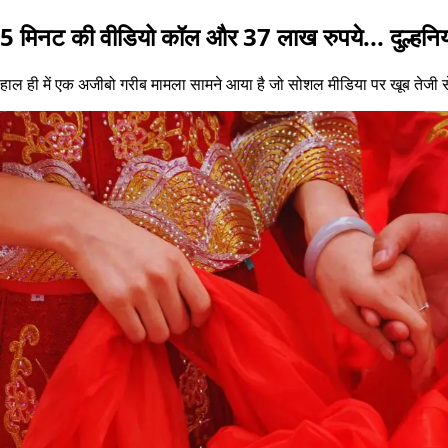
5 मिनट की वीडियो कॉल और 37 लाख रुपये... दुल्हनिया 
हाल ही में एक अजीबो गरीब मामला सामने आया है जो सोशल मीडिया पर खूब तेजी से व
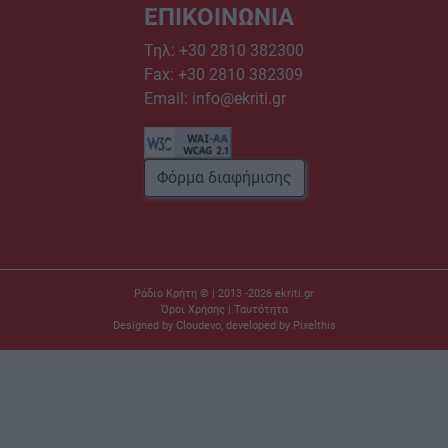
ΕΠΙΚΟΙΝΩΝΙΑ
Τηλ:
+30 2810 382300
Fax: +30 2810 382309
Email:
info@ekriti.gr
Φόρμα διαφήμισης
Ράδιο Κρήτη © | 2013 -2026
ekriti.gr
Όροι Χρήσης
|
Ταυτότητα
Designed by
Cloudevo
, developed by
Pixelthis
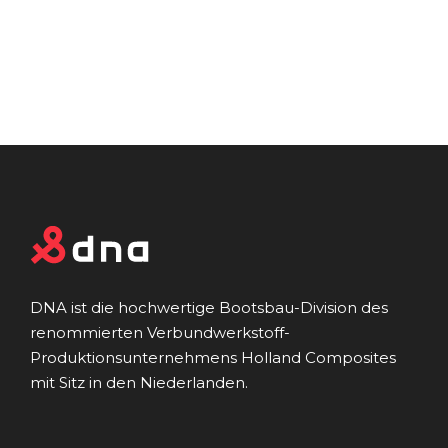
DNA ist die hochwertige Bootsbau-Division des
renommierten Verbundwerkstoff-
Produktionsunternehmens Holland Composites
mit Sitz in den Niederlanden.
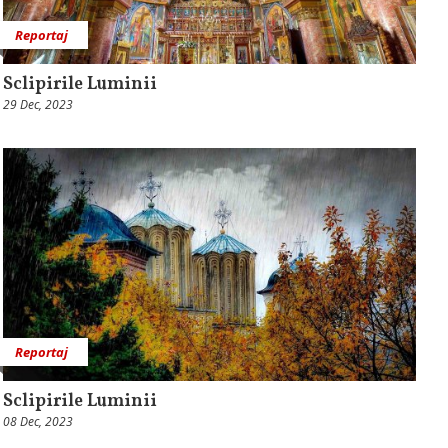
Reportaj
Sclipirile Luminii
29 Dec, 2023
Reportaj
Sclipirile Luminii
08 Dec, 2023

...

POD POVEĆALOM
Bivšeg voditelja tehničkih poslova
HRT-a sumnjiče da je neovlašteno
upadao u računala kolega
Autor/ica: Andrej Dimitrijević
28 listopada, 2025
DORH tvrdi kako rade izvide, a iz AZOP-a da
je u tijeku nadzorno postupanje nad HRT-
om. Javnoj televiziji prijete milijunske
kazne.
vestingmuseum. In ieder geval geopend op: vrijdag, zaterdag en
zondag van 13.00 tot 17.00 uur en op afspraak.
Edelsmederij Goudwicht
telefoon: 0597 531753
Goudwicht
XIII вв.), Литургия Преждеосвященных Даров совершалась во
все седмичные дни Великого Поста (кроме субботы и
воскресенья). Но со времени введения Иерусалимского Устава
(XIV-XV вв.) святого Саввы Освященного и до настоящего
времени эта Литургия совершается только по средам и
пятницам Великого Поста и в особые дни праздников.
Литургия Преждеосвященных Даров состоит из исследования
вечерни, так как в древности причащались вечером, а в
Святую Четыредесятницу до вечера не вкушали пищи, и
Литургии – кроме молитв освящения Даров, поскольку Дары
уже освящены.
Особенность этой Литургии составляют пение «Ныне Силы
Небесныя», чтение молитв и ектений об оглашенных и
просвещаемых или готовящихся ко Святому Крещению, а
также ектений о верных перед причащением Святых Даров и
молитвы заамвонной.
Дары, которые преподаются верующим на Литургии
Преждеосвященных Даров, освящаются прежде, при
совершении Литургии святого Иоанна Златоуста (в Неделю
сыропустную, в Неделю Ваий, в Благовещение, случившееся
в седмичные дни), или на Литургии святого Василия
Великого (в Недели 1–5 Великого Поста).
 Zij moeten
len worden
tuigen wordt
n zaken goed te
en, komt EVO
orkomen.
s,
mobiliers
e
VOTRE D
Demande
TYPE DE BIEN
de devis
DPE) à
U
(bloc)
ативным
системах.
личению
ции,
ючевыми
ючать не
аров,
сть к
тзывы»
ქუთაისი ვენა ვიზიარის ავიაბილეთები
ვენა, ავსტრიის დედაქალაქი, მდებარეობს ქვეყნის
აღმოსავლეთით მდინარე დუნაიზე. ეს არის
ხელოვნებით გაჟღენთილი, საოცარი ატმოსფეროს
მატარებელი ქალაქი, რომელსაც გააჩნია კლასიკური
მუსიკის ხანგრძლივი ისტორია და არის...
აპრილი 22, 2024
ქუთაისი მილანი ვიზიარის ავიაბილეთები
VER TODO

---

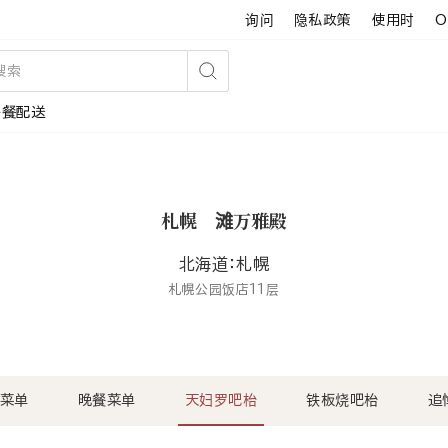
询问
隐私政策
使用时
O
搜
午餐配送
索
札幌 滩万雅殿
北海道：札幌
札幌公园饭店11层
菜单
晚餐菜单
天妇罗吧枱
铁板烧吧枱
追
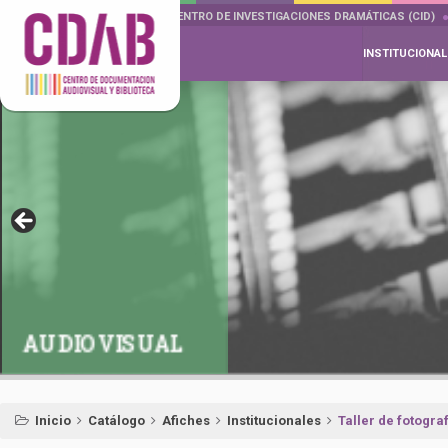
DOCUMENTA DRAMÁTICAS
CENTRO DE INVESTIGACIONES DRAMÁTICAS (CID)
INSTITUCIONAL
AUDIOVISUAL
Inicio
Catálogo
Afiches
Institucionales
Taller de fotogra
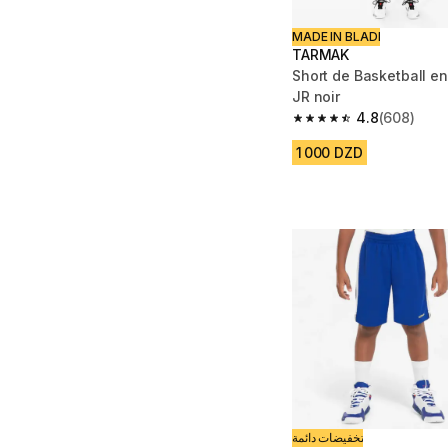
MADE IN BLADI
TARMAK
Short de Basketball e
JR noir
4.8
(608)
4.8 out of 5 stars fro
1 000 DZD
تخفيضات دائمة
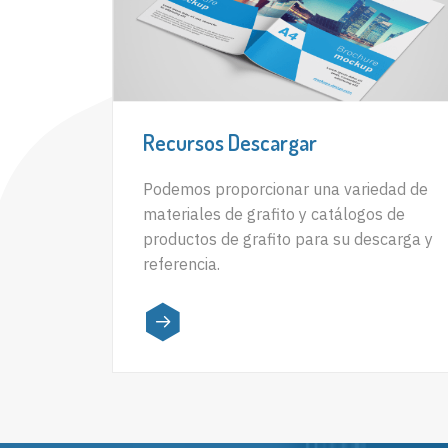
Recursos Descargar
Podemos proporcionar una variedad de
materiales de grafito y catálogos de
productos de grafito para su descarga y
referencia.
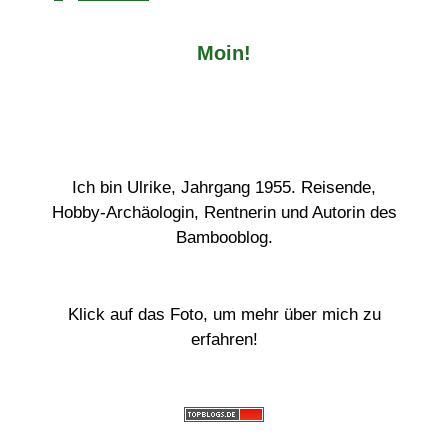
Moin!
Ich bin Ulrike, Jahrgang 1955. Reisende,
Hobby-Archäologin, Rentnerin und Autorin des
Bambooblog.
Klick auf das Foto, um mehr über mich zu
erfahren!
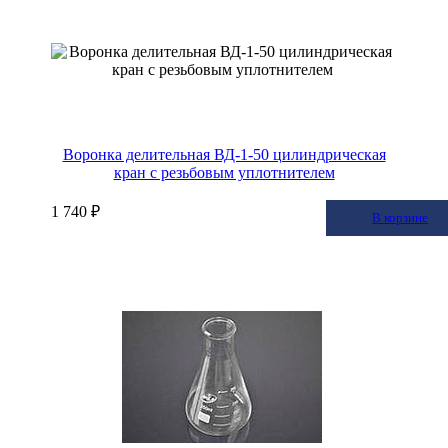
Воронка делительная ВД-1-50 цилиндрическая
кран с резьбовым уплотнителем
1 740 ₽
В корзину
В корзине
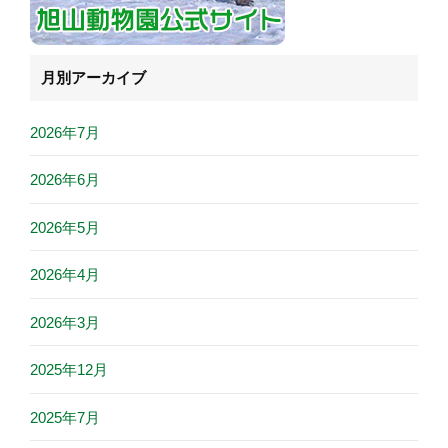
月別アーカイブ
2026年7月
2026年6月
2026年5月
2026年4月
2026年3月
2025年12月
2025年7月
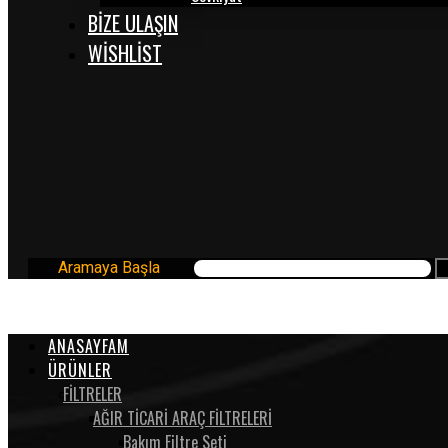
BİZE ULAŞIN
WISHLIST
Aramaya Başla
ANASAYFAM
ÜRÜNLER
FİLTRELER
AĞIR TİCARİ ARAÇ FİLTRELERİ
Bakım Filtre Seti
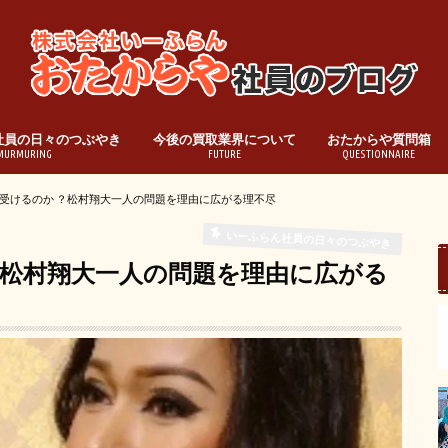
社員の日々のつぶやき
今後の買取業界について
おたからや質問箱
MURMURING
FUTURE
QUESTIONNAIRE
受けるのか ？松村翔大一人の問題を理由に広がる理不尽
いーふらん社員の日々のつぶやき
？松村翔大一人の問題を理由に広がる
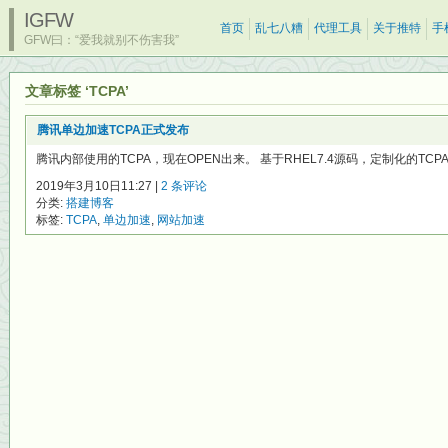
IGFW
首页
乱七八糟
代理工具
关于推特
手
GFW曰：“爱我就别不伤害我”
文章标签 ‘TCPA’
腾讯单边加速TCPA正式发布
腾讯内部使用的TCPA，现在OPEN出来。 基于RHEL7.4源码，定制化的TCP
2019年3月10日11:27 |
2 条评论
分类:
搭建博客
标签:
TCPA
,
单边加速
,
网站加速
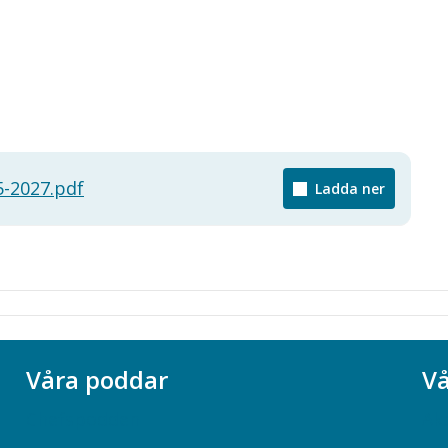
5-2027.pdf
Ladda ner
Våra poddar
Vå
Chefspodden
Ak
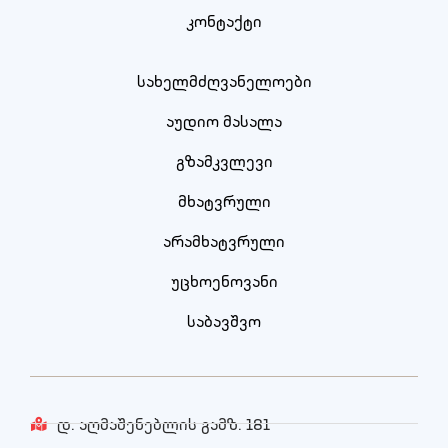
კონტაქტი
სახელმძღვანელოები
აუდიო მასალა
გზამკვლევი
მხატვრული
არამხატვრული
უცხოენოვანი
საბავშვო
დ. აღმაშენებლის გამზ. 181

> WORK INSTRUCTION
In the records above, find every line with the word "Даров" and copy it.

> EXERCISE SOLUTION
XIII вв.), Литургия Преждеосвященных Даров совершалась во
Литургия Преждеосвященных Даров состоит из исследования
Литургии – кроме молитв освящения Даров, поскольку Дары
также ектений о верных перед причащением Святых Даров и
Преждеосвященных Даров, освящаются прежде, при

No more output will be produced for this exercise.